“We need to have a certain number of chaperones on the bus with the kids,” Rowan explained. “I counted you into that equation.”
“I can take Amanda in my car, and a few of her friends. They’ll be much more comfortable. I have plenty of room.” Her car is a luxury SUV that seats eight, but Amanda only has two friends to speak of, both of whom are her neighbors in Mundy Estates.
“The district doesn’t allow that. I can try to find someone else to chaperone if you’re—-”
“No, no, I’ll do it. But I wish you had told me I had to ride the bus in the first place.”
Ordinarily, Rowan would muster infinite patience, but this morning, overtired and preoccupied, it was all she could do not to snap at the woman that any idiot with half a brain knows that chaperoning a field trip means traveling with the kids.
But somehow, I managed to keep my cool.
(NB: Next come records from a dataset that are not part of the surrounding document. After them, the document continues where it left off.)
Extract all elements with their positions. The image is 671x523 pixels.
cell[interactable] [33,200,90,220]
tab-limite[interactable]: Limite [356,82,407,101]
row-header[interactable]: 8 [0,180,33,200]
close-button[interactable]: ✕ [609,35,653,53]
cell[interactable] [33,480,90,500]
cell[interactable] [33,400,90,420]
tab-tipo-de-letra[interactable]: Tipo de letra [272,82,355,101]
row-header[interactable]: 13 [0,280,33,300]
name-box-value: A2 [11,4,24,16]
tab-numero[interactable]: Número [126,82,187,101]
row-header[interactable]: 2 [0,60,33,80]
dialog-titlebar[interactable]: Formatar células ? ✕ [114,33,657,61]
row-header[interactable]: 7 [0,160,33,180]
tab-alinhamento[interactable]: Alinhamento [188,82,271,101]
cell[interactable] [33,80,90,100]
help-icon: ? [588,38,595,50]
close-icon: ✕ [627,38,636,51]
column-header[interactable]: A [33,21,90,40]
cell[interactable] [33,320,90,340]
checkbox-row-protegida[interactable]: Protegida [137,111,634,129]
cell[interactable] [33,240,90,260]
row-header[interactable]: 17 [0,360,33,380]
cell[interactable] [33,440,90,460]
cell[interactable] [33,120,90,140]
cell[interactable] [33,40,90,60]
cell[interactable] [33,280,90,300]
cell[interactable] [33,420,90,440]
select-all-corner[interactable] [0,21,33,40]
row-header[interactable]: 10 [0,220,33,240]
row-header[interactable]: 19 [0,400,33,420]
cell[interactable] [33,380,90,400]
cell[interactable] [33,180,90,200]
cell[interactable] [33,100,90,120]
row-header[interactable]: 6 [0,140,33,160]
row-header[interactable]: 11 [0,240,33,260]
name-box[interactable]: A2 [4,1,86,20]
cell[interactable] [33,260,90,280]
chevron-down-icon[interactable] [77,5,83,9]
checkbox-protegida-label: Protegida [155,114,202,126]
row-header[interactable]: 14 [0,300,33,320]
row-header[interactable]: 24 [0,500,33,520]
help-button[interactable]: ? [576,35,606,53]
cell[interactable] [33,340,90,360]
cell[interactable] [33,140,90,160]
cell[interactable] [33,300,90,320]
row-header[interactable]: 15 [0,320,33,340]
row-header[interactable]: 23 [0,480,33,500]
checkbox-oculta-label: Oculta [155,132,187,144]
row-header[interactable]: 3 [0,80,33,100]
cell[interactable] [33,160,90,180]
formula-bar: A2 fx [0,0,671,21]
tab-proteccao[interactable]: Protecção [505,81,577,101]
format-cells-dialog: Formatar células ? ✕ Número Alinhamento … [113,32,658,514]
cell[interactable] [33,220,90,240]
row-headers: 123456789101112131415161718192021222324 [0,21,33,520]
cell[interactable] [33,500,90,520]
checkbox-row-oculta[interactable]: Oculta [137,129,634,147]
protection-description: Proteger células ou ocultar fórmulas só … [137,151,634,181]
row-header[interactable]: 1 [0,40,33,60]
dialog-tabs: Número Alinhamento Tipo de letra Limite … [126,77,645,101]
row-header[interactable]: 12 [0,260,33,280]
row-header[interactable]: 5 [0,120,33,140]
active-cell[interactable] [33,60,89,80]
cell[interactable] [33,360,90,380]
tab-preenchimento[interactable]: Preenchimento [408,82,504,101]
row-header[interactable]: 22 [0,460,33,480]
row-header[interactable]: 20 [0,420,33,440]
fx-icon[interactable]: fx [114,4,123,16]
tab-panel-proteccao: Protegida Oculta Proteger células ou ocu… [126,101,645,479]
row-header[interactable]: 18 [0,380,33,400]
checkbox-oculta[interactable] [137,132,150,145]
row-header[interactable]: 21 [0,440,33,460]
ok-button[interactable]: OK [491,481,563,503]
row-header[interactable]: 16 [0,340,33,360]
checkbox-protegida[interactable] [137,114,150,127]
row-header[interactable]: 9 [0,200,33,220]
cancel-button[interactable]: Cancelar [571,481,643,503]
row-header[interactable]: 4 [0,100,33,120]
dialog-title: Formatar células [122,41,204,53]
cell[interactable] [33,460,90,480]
Now all I have to do is try not to explode—-or fall asleep—-for the rest of the day.
She’d lain awake nearly all night wondering what happened to Vanessa De Forrest last November thirtieth.
Several times yesterday, she almost called Rick to ask how Vanessa had died. But she couldn’t. She was afraid to do that, afraid of him.
She wants to believe the date is a mere coincidence, and might have convinced herself of it if she hadn’t received the package last Monday.
Who, besides Rick, would have reason to force her to open that ominous door to the past?
Jake?
Rowan refuses to let her mind venture very far in that direction.
She’s never felt so alone in her life.
You can’t talk to Jake, you can’t talk to Rick, you can’t talk to the police . . .
You can talk to Noreen if she ever calls you back . . .
But now that Rowan knows about Vanessa, that no longer seems vital.
Her head is spinning with possibilities at this point, and only one thing is certain: she has to protect her secret, at least until she finds out who is threatening her with it.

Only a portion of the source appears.